第207話 映像記憶水晶


 『ブラッズカルト』を一掃した日から三日が経過し、いつもの平和な日常が戻ってきていた。

 ただ、俺の心の片隅には映像記憶水晶のことがこびりついており、仕事はこなせているが身が入っていない日々。


 俺にミスがあった訳でも、甘えを見せた訳でもない。

 タイムリープでもできない限り、絶対に対処し切れなかったこと。


 強いて言うならば『都影』に関わらなければ、こんな事態を招いていないのだが……俺は『都影』や『ブラッズカルト』に関わり、計画を潰したことへの後悔は一切していない。

 だからといって、『シャ・ノワール』に迷惑をかけていいということにはならない。


 『シャ・ノワール』のためにと気張っていた気持ちは消えており、今は俺のせいで迷惑をかけないかと心配の方が勝っている。

 みんなも心配はしてくれたが、話せない事情ということもあり相談はできず、結局休みの日を迎えてしまった。
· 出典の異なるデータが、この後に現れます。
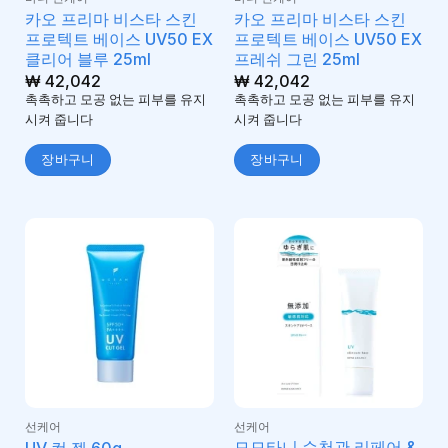
카오 프리마 비스타 스킨
카오 프리마 비스타 스킨
프로텍트 베이스 UV50 EX
프로텍트 베이스 UV50 EX
클리어 블루 25ml
프레쉬 그린 25ml
₩
42,042
₩
42,042
촉촉하고 모공 없는 피부를 유지
촉촉하고 모공 없는 피부를 유지
시켜 줍니다
시켜 줍니다
장바구니
장바구니
선케어
선케어
모모타니 순천관 리페어 &
UV 컷 젤 60g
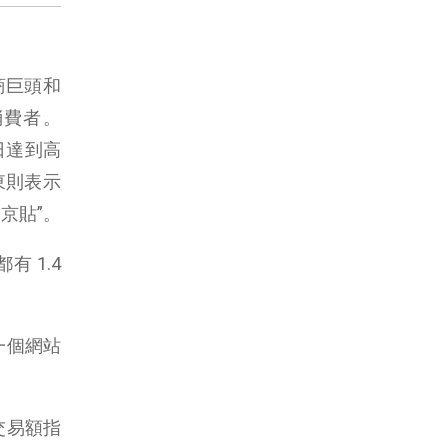
電商巨頭和
搶消費者。
 日達到高
東則表示
“京貼”。
 1.4
是一個網站
 交易額指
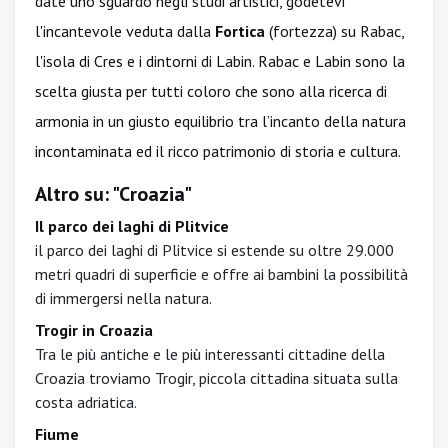
date uno sguardo negli studi artistici, godetevi
l'incantevole veduta dalla
Fortica
(fortezza) su Rabac,
l'isola di Cres e i dintorni di Labin. Rabac e Labin sono la
scelta giusta per tutti coloro che sono alla ricerca di
armonia in un giusto equilibrio tra l’incanto della natura
incontaminata ed il ricco patrimonio di storia e cultura.
Altro su: "Croazia"
Il parco dei laghi di Plitvice
il parco dei laghi di Plitvice si estende su oltre 29.000
metri quadri di superficie e offre ai bambini la possibilità
di immergersi nella natura.
Trogir in Croazia
Tra le più antiche e le più interessanti cittadine della
Croazia troviamo Trogir, piccola cittadina situata sulla
costa adriatica.
Fiume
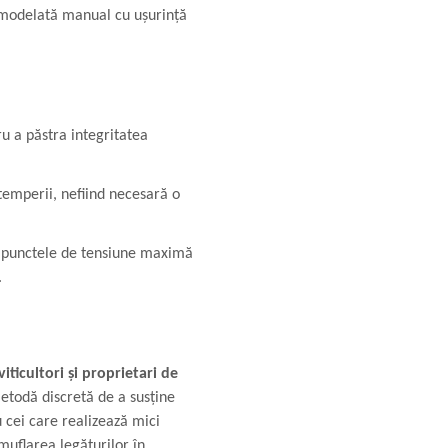
 modelată manual cu ușurință
ru a păstra integritatea
intemperii, nefiind necesară o
 în punctele de tensiune maximă
.
viticultori și proprietari de
metodă discretă de a susține
 cei care realizează mici
amuflarea legăturilor în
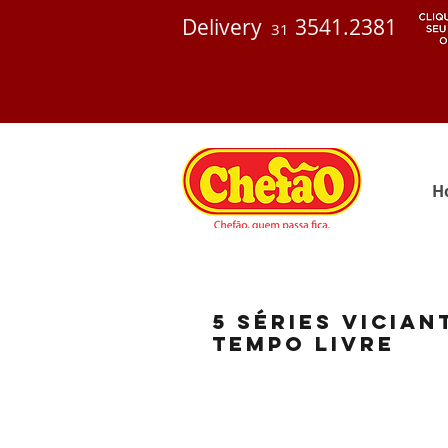
Delivery
3541.2381
31
H
5 séries vicia
tempo livre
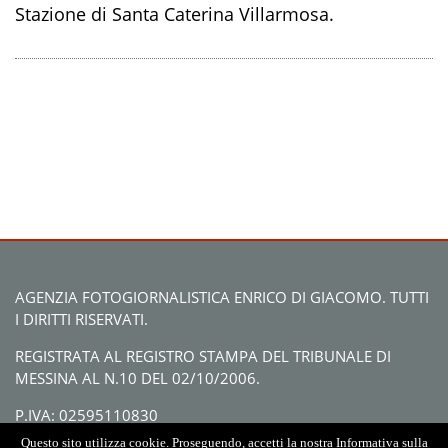
Stazione di Santa Caterina Villarmosa.
AGENZIA FOTOGIORNALISTICA ENRICO DI GIACOMO. TUTTI
I DIRITTI RISERVATI.
REGISTRATA AL REGISTRO STAMPA DEL TRIBUNALE DI
MESSINA AL N.10 DEL 02/10/2006.
P.IVA: 02595110830
Questo sito utilizza cookie. Proseguendo, accetti la nostra Informativa sulla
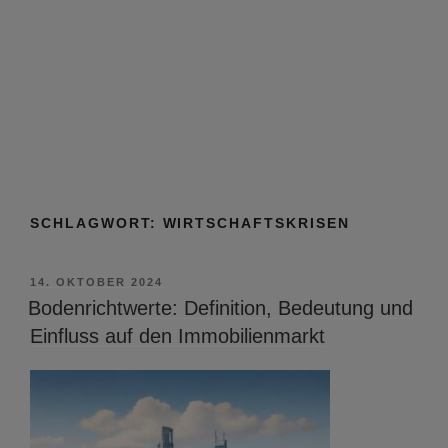
SCHLAGWORT:
WIRTSCHAFTSKRISEN
VERÖFFENTLICHT
14. OKTOBER 2024
AM
Bodenrichtwerte: Definition, Bedeutung und
Einfluss auf den Immobilienmarkt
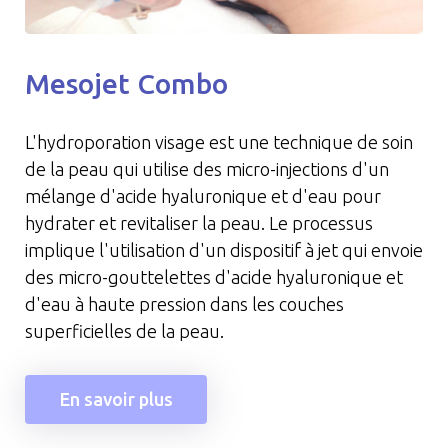
Mesojet Combo
L'hydroporation visage est une technique de soin
de la peau qui utilise des micro-injections d'un
mélange d'acide hyaluronique et d'eau pour
hydrater et revitaliser la peau. Le processus
implique l'utilisation d'un dispositif à jet qui envoie
des micro-gouttelettes d'acide hyaluronique et
d'eau à haute pression dans les couches
superficielles de la peau.
En savoir plus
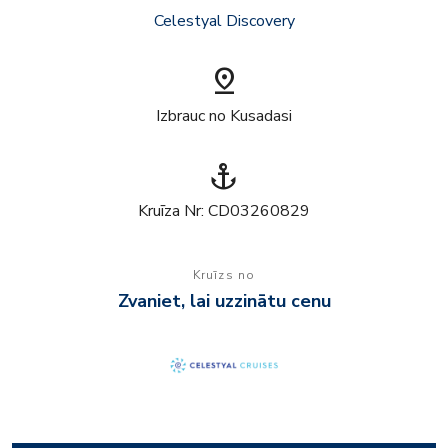
Celestyal Discovery
pin_drop
Izbrauc no Kusadasi
anchor
Kruīza Nr: CD03260829
Kruīzs no
Zvaniet, lai uzzinātu cenu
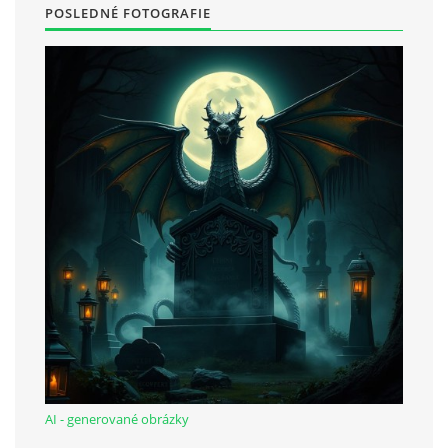
POSLEDNÉ FOTOGRAFIE
AI - generované obrázky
 こんな時こそ久しぶりに治療院に赴き、スタナと話がしたいところなのだが……今は現実逃避をする場面ではなく、冒険者ギルドに行ってマイケルと話をしなければならない。

 一番に聞きたい情報は映像記憶水晶のこと。

 頬を思い切り叩き、俺は覚悟を決めてから冒険者ギルドに向かった。


 いつになく重い足取りで副ギルド長室の扉を叩く。

 中から返事があったため、俺は扉を押し開けて部屋の中に入った。


「おお……君だったのか。ノックをしてから返事を待たれたことがないから、職員の誰かかと思っていたよ」

「そうだったか? いつも待っていると思うが」

「いやいや、君とギルド長は関係なしに入ってくるからね。まぁギルド長はノックすらしないから、君の方が少しだけマシだが」


 マイケルの口からギルド長という言葉が出て思い出したが、今はエイルとも少し揉めている状態だった。

 そのことも後で聞かなくてはいけないな。


「そんなことより例の組織についての話が聞きたい。映像記憶水晶のことは何か分かったか?」

「調べさせてもらったが、君が粉々に潰してしまっていたから本当に苦労したよ。映像が送られていた先は帝都。そこから先の流れまでは流石に分からなかったけどね」

「王都じゃなくて……帝都? 隣国に映像が渡っていたってことか?」

「そういうことになるね。最新型の映像記憶水晶は内臓された魔力を使って、記憶した映像を飛ばすことができるアイテムだ。その魔力の流れは独特だから魔法に長けた人物なら追えるんだよ。帝都にある冒険者ギルドに協力してもらったから、この二つに渡ったことは九割九分間違いないね」


 これで俺の移った映像が確実に広まってしまったことが確定した。

 無警戒な部分もあったが、最新の映像記憶水晶の情報は持ち合わせていなかったため、連中が映像記憶水晶を持っていることを知っていても後回しにしていただろう。


 やはり情報は何よりも重要。

 色々と思うところがあるのだが……映像が送られていた先が帝都という部分に一番引っかかってしまっている。


「帝都のどこに送られたかまでは分からないのか?」

「残念ながらそこまでは分かっていないね。確定している情報は帝都に送られたということだけだよ」

「そうか……。とりあえず貴重な情報をありがとう」

「気にしなくていい。今回も君には助けられた形だからね。ギルド長の暴走の件も含め――」


 そこから長々と俺に対して感謝の言葉をかけてくれたマイケルだったが、そんな感謝の言葉は耳から耳へと通り抜けていき、思考は帝都に送られたという映像のことのみ。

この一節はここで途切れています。